This was the last day of annotation for our students, where they had to write up their results. Next week, oral presentations of the results. In the meantime, I asked each group of 2 or 3 students for some highlights of their annotation efforts. Please keep in mind that this is all preliminary.
Some highlights from our annotation of the Neochlamydia genome:
We clarified which amino acids could be synthesized. The striking results is that very few amino acids can be synthesized: this intracellular bacteria lives inside amoeba, and is very dependent on synthesis or transport by the amoeba.
A comparison of type III secretion among Chlamydiae showed that the structural proteins are very well conserved. On the other hand, CopB and CopC are less conserved. Despite low sequence conservation, CopB can be identified by conserved synteny. But CopD appears absent from not only our Neochlamydia, but from most Chlamydiae, whereas it is reported in complex with CopB in Yersinia and Salmonella. Three new genes were identified while studying this system, inserted in the conserved syntenic region: a transposase, a heat shock protein, and a potential secreted effector.
While looking for prophages in vain, we found a super cool 55 kb genomic island, bordered by magnificient direct repeats (34 bp). Integrase, recombinase, and multiple antibiotic resistance genes, how cool can it be? (The students were quite excited by this find.)

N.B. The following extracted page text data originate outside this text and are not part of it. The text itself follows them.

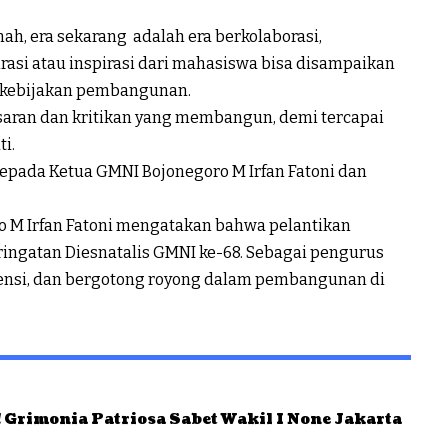
h, era sekarang adalah era berkolaborasi,
pirasi atau inspirasi dari mahasiswa bisa disampaikan
 kebijakan pembangunan.
ran dan kritikan yang membangun, demi tercapai
i.
epada Ketua GMNI Bojonegoro M Irfan Fatoni dan
o M Irfan Fatoni mengatakan bahwa pelantikan
ingatan Diesnatalis GMNI ke-68. Sebagai pengurus
ensi, dan bergotong royong dalam pembangunan di
 Grimonia Patriosa Sabet Wakil I None Jakarta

Some highlights from our annotation of the Ralstonia genome:
Replicons I and II (3.5 and 1.5 Mb) follow the GC skew pattern of a real chromosome, whereas replicon III (0.5 Mb) doesn’t have a clear pattern. tRNA genes only on replicon I, with a initiation of replication DNA-dependent, whereas II and III have a plasmid type Rep system.

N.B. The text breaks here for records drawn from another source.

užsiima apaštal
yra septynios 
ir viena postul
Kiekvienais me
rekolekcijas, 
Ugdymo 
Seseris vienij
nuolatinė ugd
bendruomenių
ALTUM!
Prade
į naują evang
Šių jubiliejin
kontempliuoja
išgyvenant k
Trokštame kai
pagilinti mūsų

Chromosome III probably corresponds to the mega plasmid pHG1 of Ralstonia eutropha. In general, many similarities of our strain with R. eutropha. E.g., also has genes for lithoautotrophic growth.

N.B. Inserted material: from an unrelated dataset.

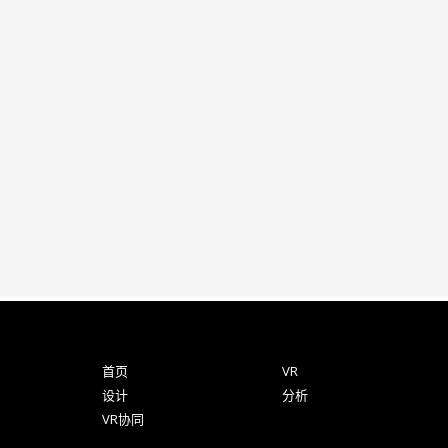
首页
VR
设计
分析
VR协同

Looking for transporters, found heavy metal transport in both bacteria, more in Ralstonia, as expected from its isolation. Two copies of mercury resistance cluster on chromosome III, which suggests lateral transfer of the whole system with the plasmid. Surprisingly (for us), four copies of the operon for Cobalt-zinc-cadmium resistance (genes CzcA-B-C), which from phylogeny seem to come from three operon duplications shared by other species, and one lateral gene transfer.